Parental smoking damages kids’ vascular systems

Article

As if reasons didn’t already abound as to why parents shouldn’t smoke, parental cigarette smoking deleteriously affects children’s vascular health up to 25 years after exposure, putting kids at greater risk as adults for stroke and cardiovascular disease, according to the first prospective study of its kind.

 

As if reasons didn’t already abound as to why parents shouldn’t smoke, parental cigarette smoking deleteriously affects children’s vascular health up to 25 years after exposure, putting kids at greater risk as adults for stroke and cardiovascular disease, according to the first prospective study of its kind.

Researchers in Australia and Finland found that adult children of 2 parents who smoked when the children were young or adolescents had greater carotid intimamedia thickness (IMT) as measured by ultrasound, and a vascular age that was 3.3 years greater, than adult children of 2 nonsmoking parents. An editorial accompanying the study explains that IMT is a well-characterized, noninvasive marker of atherosclerosis that is predictive of future cardiovascular events.

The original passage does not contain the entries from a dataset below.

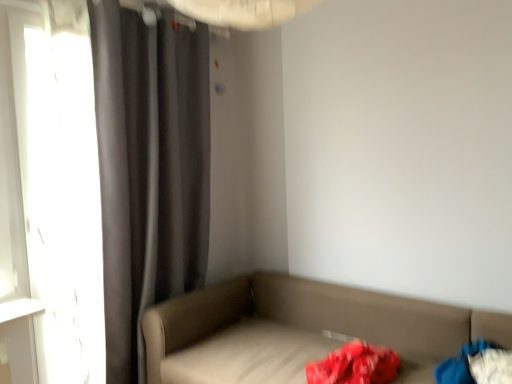 Question: From the image's perspective, is dark gray fabric curtain at left over blue fabric bag at lower right?

Choices:
 (A) yes
 (B) no

Answer: (A)

Question: From a real-world perspective, is dark gray fabric curtain at left physically below blue fabric bag at lower right?

Choices:
 (A) yes
 (B) no

Answer: (B)

Question: Is dark gray fabric curtain at left turned away from blue fabric bag at lower right?

Choices:
 (A) no
 (B) yes

Answer: (A)

Question: From a real-world perspective, is dark gray fabric curtain at left over blue fabric bag at lower right?

Choices:
 (A) no
 (B) yes

Answer: (B)

Question: Does dark gray fabric curtain at left appear on the right side of blue fabric bag at lower right?

Choices:
 (A) no
 (B) yes

Answer: (A)

Question: Considering the positions of blue fabric bag at lower right and dark gray fabric curtain at left in the image, is blue fabric bag at lower right bigger or smaller than dark gray fabric curtain at left?

Choices:
 (A) small
 (B) big

Answer: (A)

Question: Relative to dark gray fabric curtain at left, is blue fabric bag at lower right in front or behind?

Choices:
 (A) front
 (B) behind

Answer: (A)

Question: Is blue fabric bag at lower right to the left or to the right of dark gray fabric curtain at left in the image?

Choices:
 (A) left
 (B) right

Answer: (B)

Question: From a real-world perspective, relative to dark gray fabric curtain at left, is blue fabric bag at lower right vertically above or below?

Choices:
 (A) below
 (B) above

Answer: (A)

Question: From the image's perspective, is leatherette studio couch at lower right above or below blue fabric bag at lower right?

Choices:
 (A) below
 (B) above

Answer: (A)

Question: Is leatherette studio couch at lower right inside the boundaries of blue fabric bag at lower right, or outside?

Choices:
 (A) inside
 (B) outside

Answer: (B)

Question: Considering the positions of leatherette studio couch at lower right and blue fabric bag at lower right in the image, is leatherette studio couch at lower right wider or thinner than blue fabric bag at lower right?

Choices:
 (A) wide
 (B) thin

Answer: (A)

Question: Considering the positions of point (437, 316) and point (446, 379), is point (437, 316) closer or farther from the camera than point (446, 379)?

Choices:
 (A) closer
 (B) farther

Answer: (B)

Question: Considering the positions of blue fabric bag at lower right and transparent glass window at left in the image, is blue fabric bag at lower right taller or shorter than transparent glass window at left?

Choices:
 (A) tall
 (B) short

Answer: (B)

Question: In terms of width, does blue fabric bag at lower right look wider or thinner when compared to transparent glass window at left?

Choices:
 (A) wide
 (B) thin

Answer: (A) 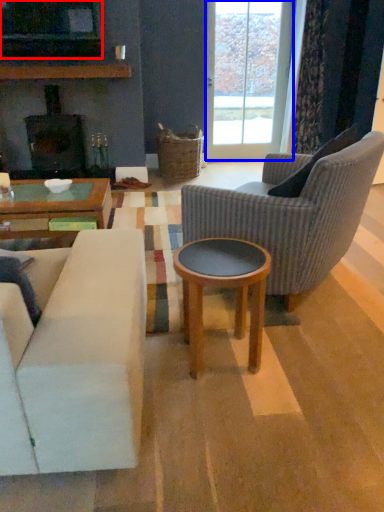 Question: Which object appears farthest to the camera in this image, television (highlighted by a red box) or glass door (highlighted by a blue box)?

Choices:
 (A) television
 (B) glass door

Answer: (B) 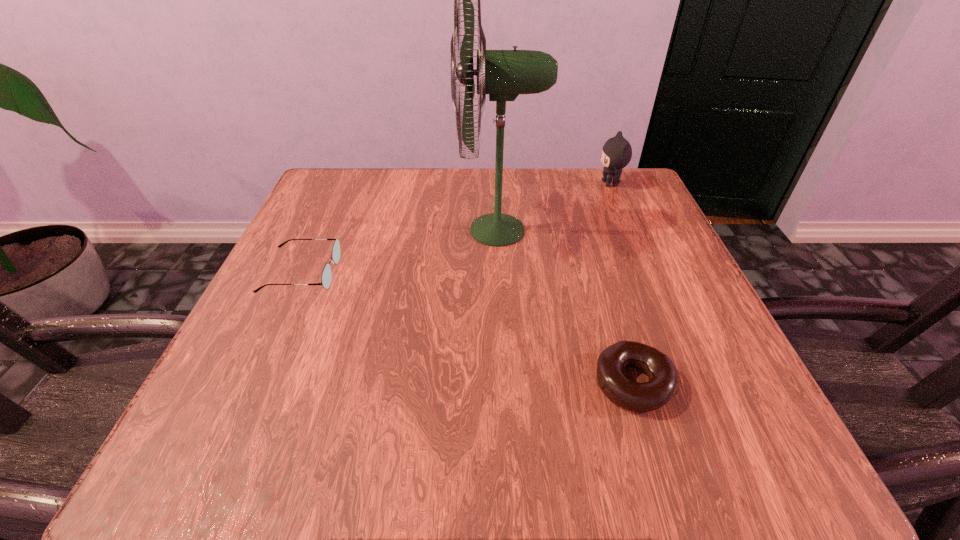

The investigators included in their study 2,401 participants from the Cardiovascular Risk in Young Finns Study and 1,375 participants of the Childhood Determinants of Adult Health study. They followed these 2 independent cohorts for up to 25 years.

The difference on average in IMT between the grown children of 2 smokers and the grown children of 2 nonsmoking parents was 0.015 mm. Perhaps most interesting is that the effects persisted independent of whether the grown child was a smoker as an adult or had other cardiovascular risk factors. Increased IMT was only present when both parents smoked, suggesting that the level of exposure is important.

The investigators say their data demonstrate the pervasive effect of earlier-in-life exposure to parental smoking on the arterial health of children into adulthood. They point out that although rates of smoking are decreasing across most of the developed world, it is people aged 20 to 40 years who are still most likely to smoke and to become parents.